Examine each line of the data. Copy those that contain the string "Jane".

***** Records for this exercise *****

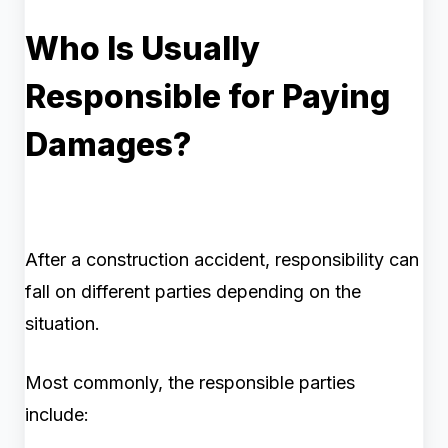
Who Is Usually
Responsible for Paying
Damages?
After a construction accident, responsibility can
fall on different parties depending on the
situation.
Most commonly, the responsible parties
include:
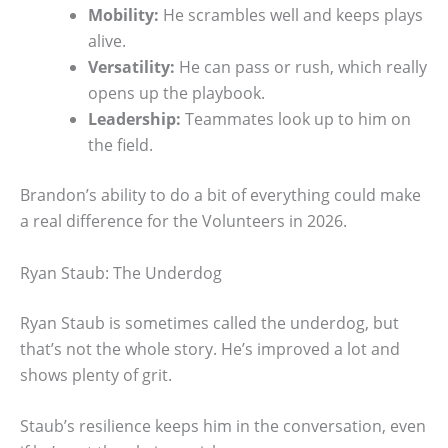
Mobility:
He scrambles well and keeps plays
alive.
Versatility:
He can pass or rush, which really
opens up the playbook.
Leadership:
Teammates look up to him on
the field.
Brandon’s ability to do a bit of everything could make
a real difference for the Volunteers in 2026.
Ryan Staub: The Underdog
Ryan Staub is sometimes called the underdog, but
that’s not the whole story. He’s improved a lot and
shows plenty of grit.
Staub’s resilience keeps him in the conversation, even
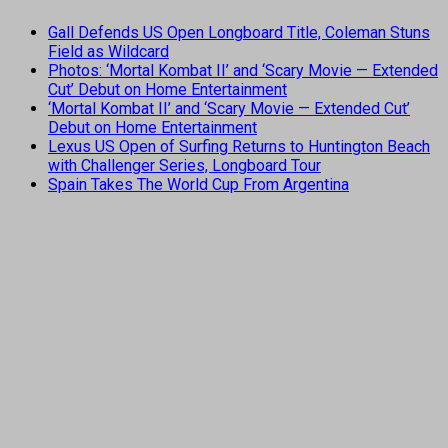
Gall Defends US Open Longboard Title, Coleman Stuns
Field as Wildcard
Photos: ‘Mortal Kombat II’ and ‘Scary Movie — Extended
Cut’ Debut on Home Entertainment
‘Mortal Kombat II’ and ‘Scary Movie — Extended Cut’
Debut on Home Entertainment
Lexus US Open of Surfing Returns to Huntington Beach
with Challenger Series, Longboard Tour
Spain Takes The World Cup From Argentina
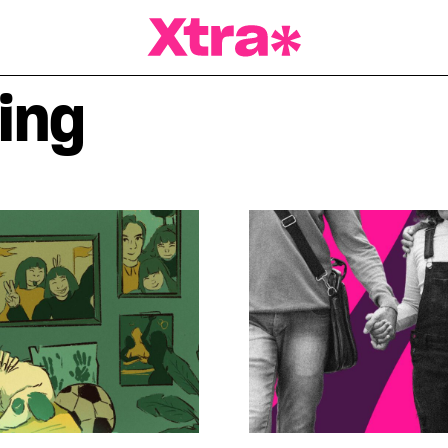
a Magazine
ing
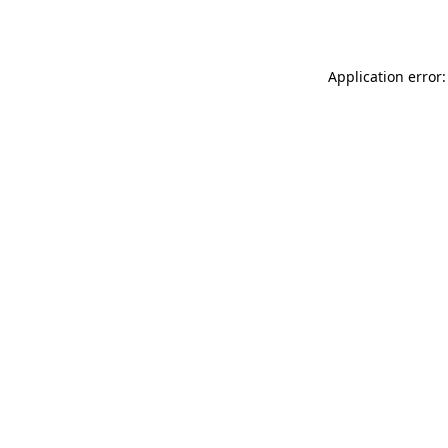
Application error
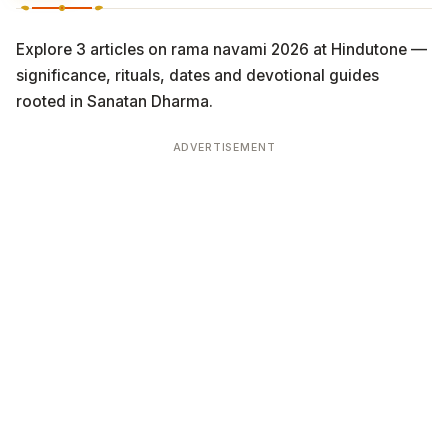
Explore 3 articles on rama navami 2026 at Hindutone —
significance, rituals, dates and devotional guides
rooted in Sanatan Dharma.
ADVERTISEMENT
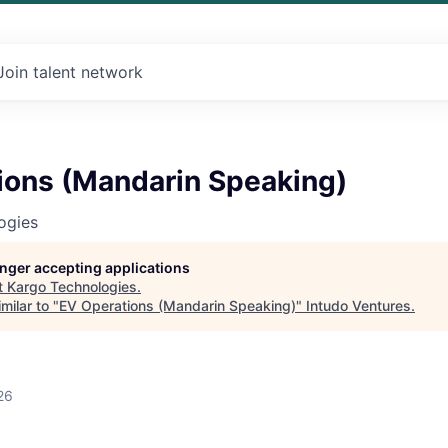
Join talent network
ions (Mandarin Speaking)
ogies
longer accepting applications
t
Kargo Technologies
.
milar to "
EV Operations (Mandarin Speaking)
"
Intudo Ventures
.
26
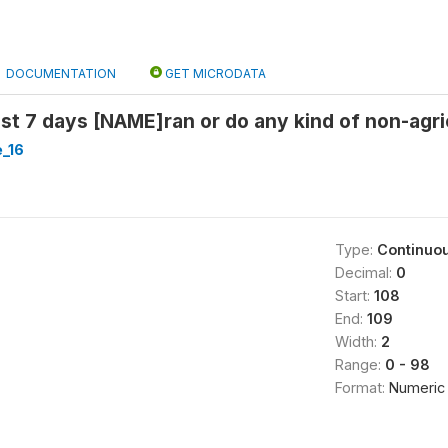
DOCUMENTATION
GET MICRODATA
ast 7 days [NAME]ran or do any kind of non-agr
_16
Type:
Continuo
Decimal:
0
Start:
108
End:
109
Width:
2
Range:
0 - 98
Format:
Numeric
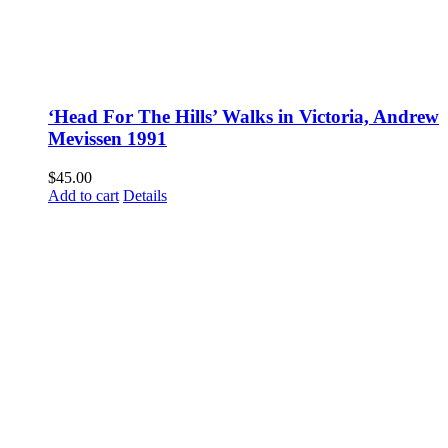
‘Head For The Hills’ Walks in Victoria, Andrew
Mevissen 1991
$
45.00
Add to cart
Details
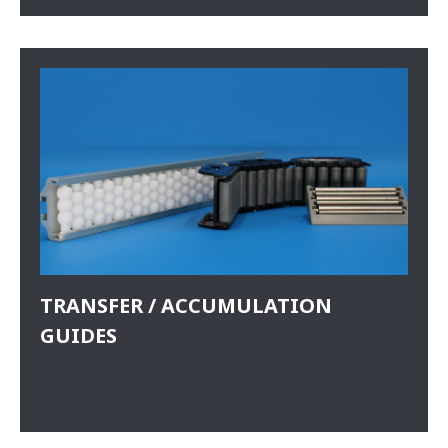
TRANSFER / ACCUMULATION
GUIDES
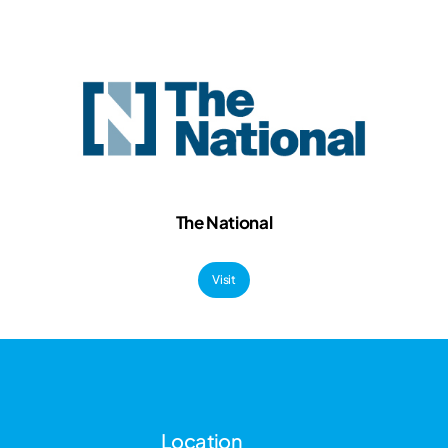
The National
Visit
Location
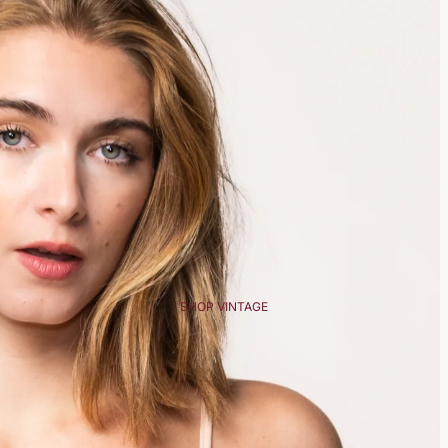
SHOP VINTAGE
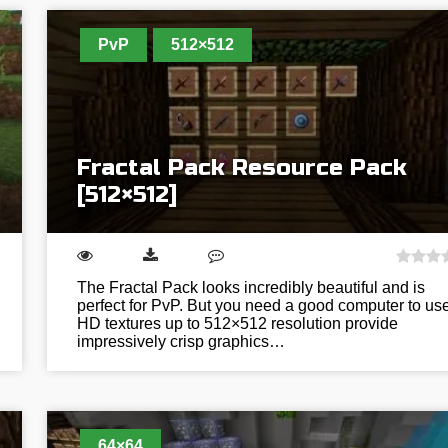
PvP
512×512
Fractal Pack Resource Pack
[512×512]
The Fractal Pack looks incredibly beautiful and is
perfect for PvP. But you need a good computer to use 
HD textures up to 512×512 resolution provide
impressively crisp graphics…
64×64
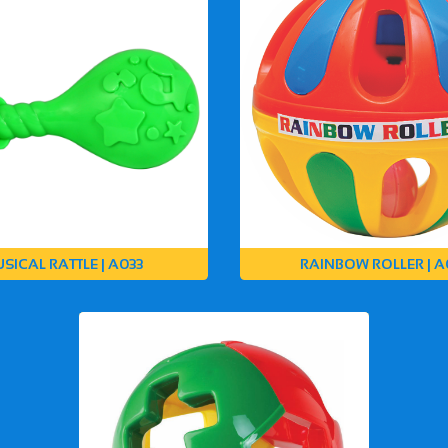
SICAL RATTLE | A033
RAINBOW ROLLER | A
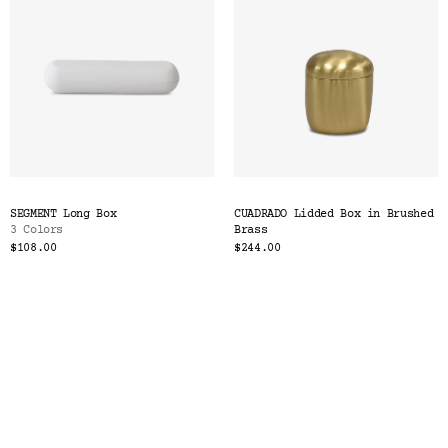
SEGMENT Long Box
CUADRADO Lidded Box in Brushed
3 Colors
Brass
$108.00
$244.00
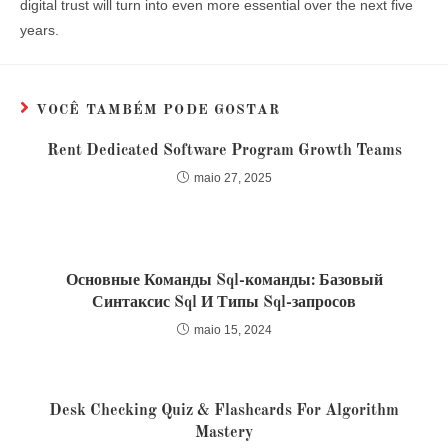
digital trust will turn into even more essential over the next five
years.
VOCÊ TAMBÉM PODE GOSTAR
Rent Dedicated Software Program Growth Teams
maio 27, 2025
Основные Команды Sql-команды: Базовый
Синтаксис Sql И Типы Sql-запросов
maio 15, 2024
Desk Checking Quiz & Flashcards For Algorithm
Mastery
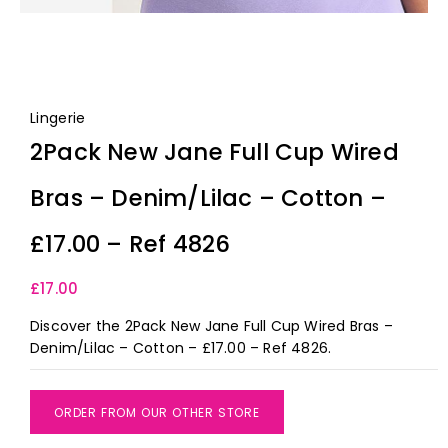
Lingerie
2Pack New Jane Full Cup Wired
Bras – Denim/Lilac – Cotton –
£17.00 – Ref 4826
£
17.00
Discover the 2Pack New Jane Full Cup Wired Bras –
Denim/Lilac – Cotton – £17.00 – Ref 4826.
ORDER FROM OUR OTHER STORE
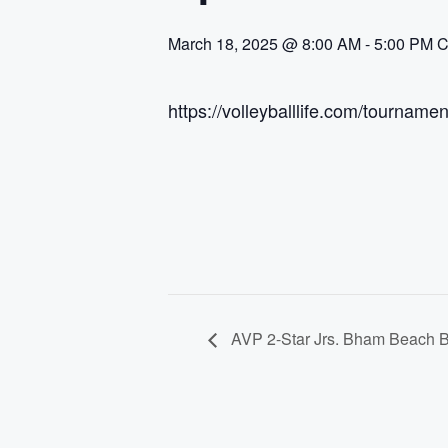
March 18, 2025 @ 8:00 AM
-
5:00 PM
C
https://volleyballlife.com/tournam
AVP 2-Star Jrs. Bham Beach B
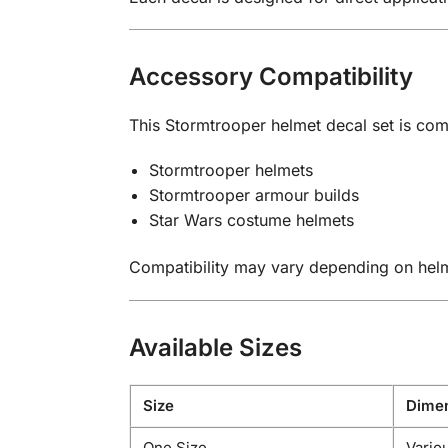
Accessory Compatibility
This Stormtrooper helmet decal set is com
Stormtrooper helmets
Stormtrooper armour builds
Star Wars costume helmets
Compatibility may vary depending on hel
Available Sizes
Size
Dimen
One Size
Variou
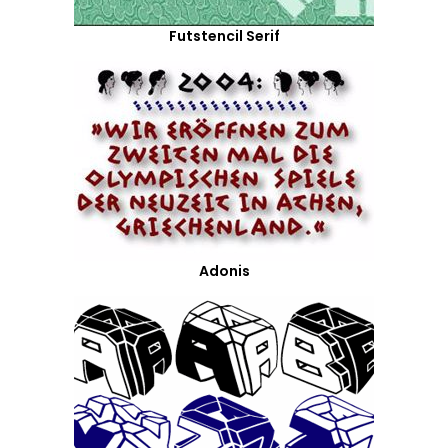
Futstencil Serif
Adonis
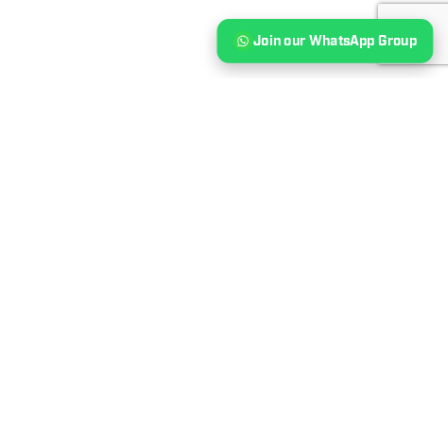
Join our WhatsApp Group
Our Event Sponsors &
Partners
‹
›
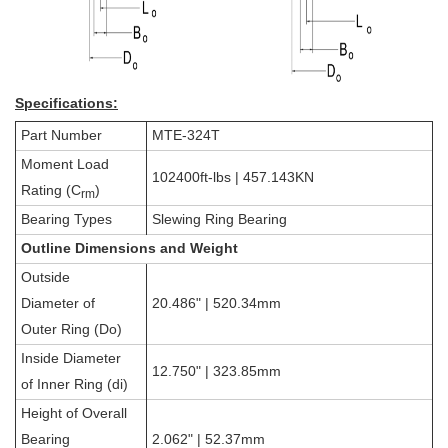
Specifications:
Part Number
MTE-324T
Moment Load
102400ft-lbs | 457.143KN
Rating (C
)
rm
Bearing Types
Slewing Ring Bearing
Outline Dimensions and Weight
Outside
Diameter of
20.486" | 520.34mm
Outer Ring (Do)
Inside Diameter
12.750" | 323.85mm
of Inner Ring (di)
Height of Overall
Bearing
2.062" | 52.37mm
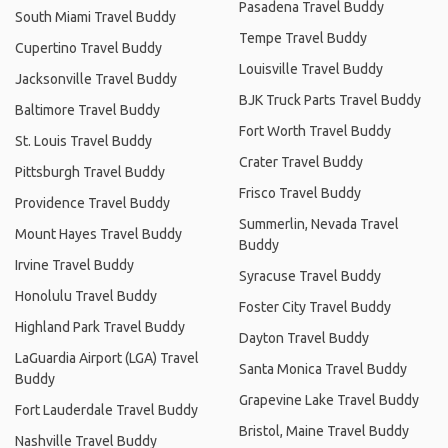
Pasadena Travel Buddy
South Miami Travel Buddy
Tempe Travel Buddy
Cupertino Travel Buddy
Louisville Travel Buddy
Jacksonville Travel Buddy
BJK Truck Parts Travel Buddy
Baltimore Travel Buddy
Fort Worth Travel Buddy
St. Louis Travel Buddy
Crater Travel Buddy
Pittsburgh Travel Buddy
Frisco Travel Buddy
Providence Travel Buddy
Summerlin, Nevada Travel
Mount Hayes Travel Buddy
Buddy
Irvine Travel Buddy
Syracuse Travel Buddy
Honolulu Travel Buddy
Foster City Travel Buddy
Highland Park Travel Buddy
Dayton Travel Buddy
LaGuardia Airport (LGA) Travel
Santa Monica Travel Buddy
Buddy
Grapevine Lake Travel Buddy
Fort Lauderdale Travel Buddy
Bristol, Maine Travel Buddy
Nashville Travel Buddy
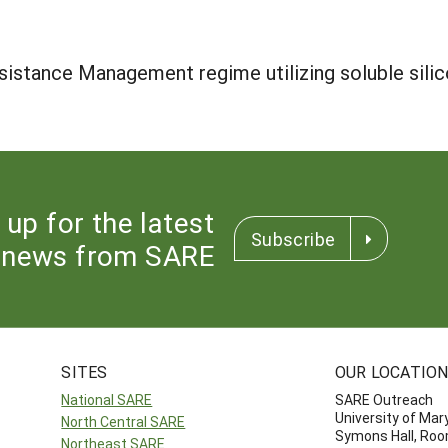
istance Management regime utilizing soluble silico
 up for the latest
Subscribe
news from SARE
SITES
OUR LOCATIO
National SARE
SARE Outreach
University of Mar
North Central SARE
Symons Hall, Ro
Northeast SARE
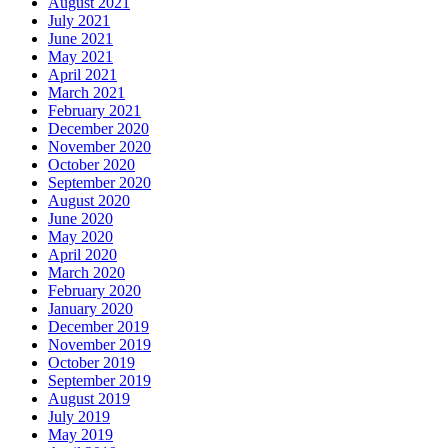
August 2021
July 2021
June 2021
May 2021
April 2021
March 2021
February 2021
December 2020
November 2020
October 2020
September 2020
August 2020
June 2020
May 2020
April 2020
March 2020
February 2020
January 2020
December 2019
November 2019
October 2019
September 2019
August 2019
July 2019
May 2019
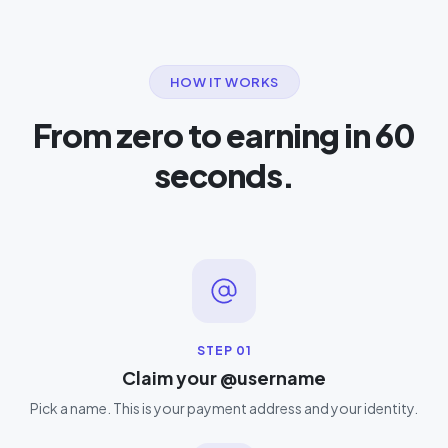
HOW IT WORKS
From zero to earning in 60
seconds.
STEP
01
Claim your @username
Pick a name. This is your payment address and your identity.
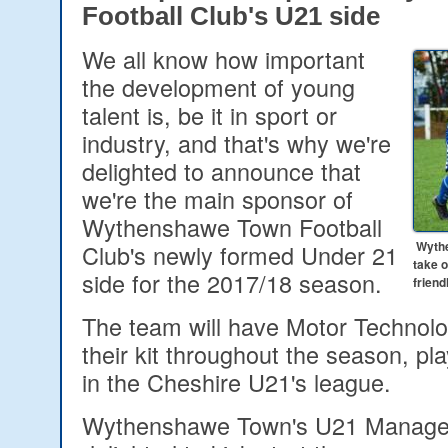
Football Club's U21 side
We all know how important
the development of young
talent is, be it in sport or
industry, and that's why we're
delighted to announce that
we're the main sponsor of
Wythenshawe Town Football
Wythe
Club's newly formed Under 21
take 
side for the 2017/18 season.
friend
The team will have Motor Technolo
their kit throughout the season, play
in the Cheshire U21's league.
Wythenshawe Town's U21 Manager,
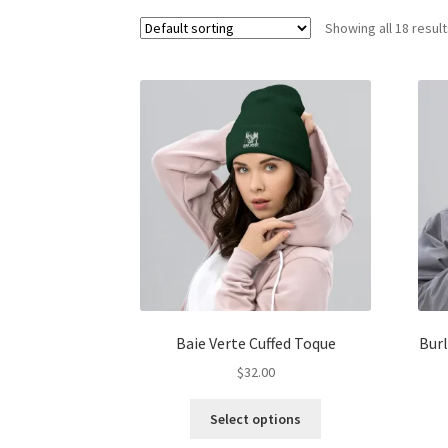
Showing all 18 resul
Baie Verte Cuffed Toque
Burl
$
32.00
This
Select options
product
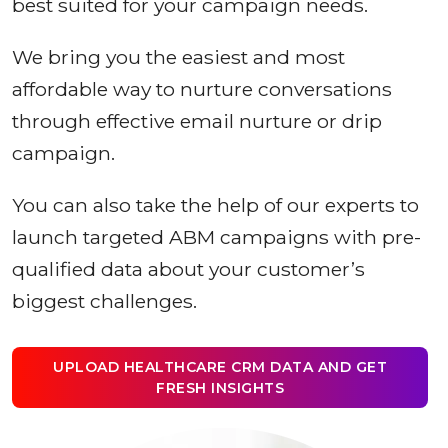
best suited for your campaign needs.
We bring you the easiest and most
affordable way to nurture conversations
through effective email nurture or drip
campaign.
You can also take the help of our experts to
launch targeted ABM campaigns with pre-
qualified data about your customer’s
biggest challenges.
UPLOAD HEALTHCARE CRM DATA AND GET
FRESH INSIGHTS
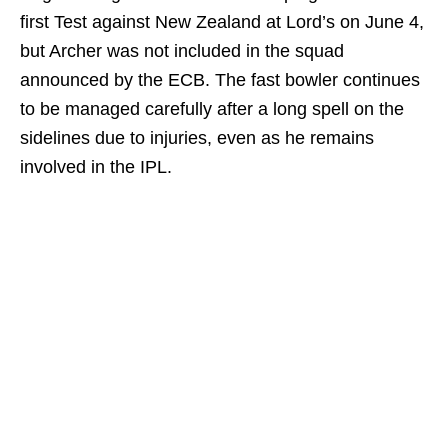
first Test against New Zealand at Lord’s on June 4,
but Archer was not included in the squad
announced by the ECB. The fast bowler continues
to be managed carefully after a long spell on the
sidelines due to injuries, even as he remains
involved in the IPL.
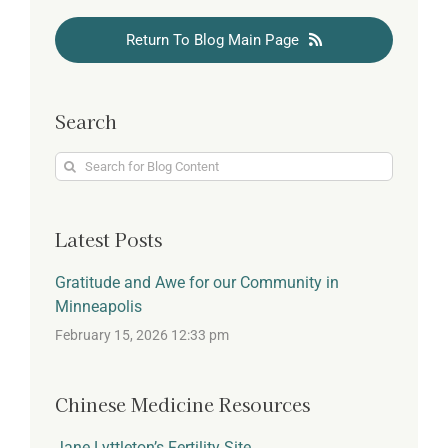
Return To Blog Main Page
Search
Search
for:
Latest Posts
Gratitude and Awe for our Community in
Minneapolis
February 15, 2026 12:33 pm
Chinese Medicine Resources
Jane Lyttleton’s Fertility Site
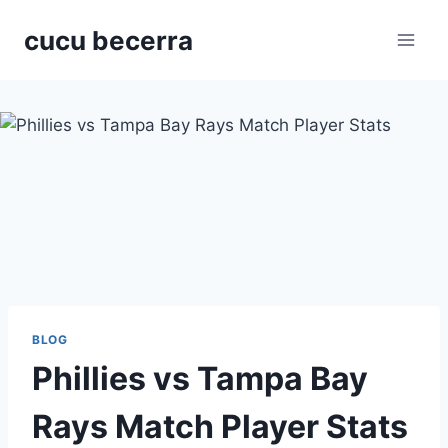
Skip
cucu becerra
to
content
BLOG
Phillies vs Tampa Bay
Rays Match Player Stats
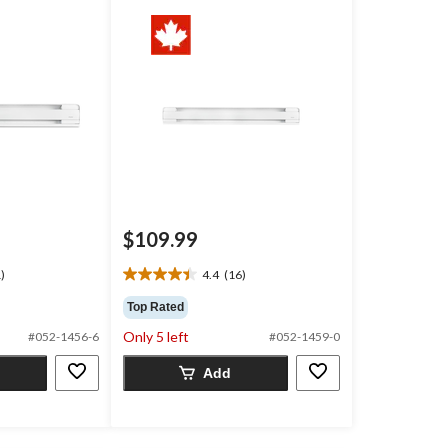
$109.99
)
4.4
(16)
4.4
out
Top Rated
of
Only 5 left
#052-1456-6
#052-1459-0
5
stars.
Add
16
reviews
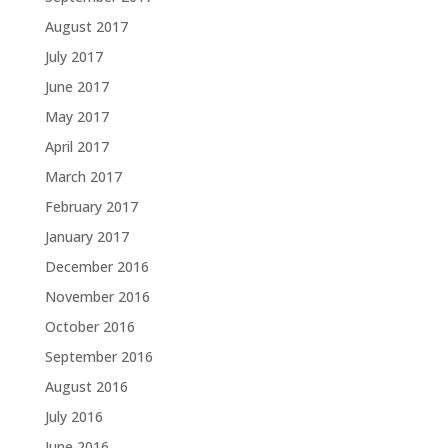
August 2017
July 2017
June 2017
May 2017
April 2017
March 2017
February 2017
January 2017
December 2016
November 2016
October 2016
September 2016
August 2016
July 2016
June 2016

*****

__Exercise response__:
2Pack New Jane Full Cup Wired
Discover the 2Pack New Jane Full Cup Wired Bras –
Jane Lyttleton’s Fertility Site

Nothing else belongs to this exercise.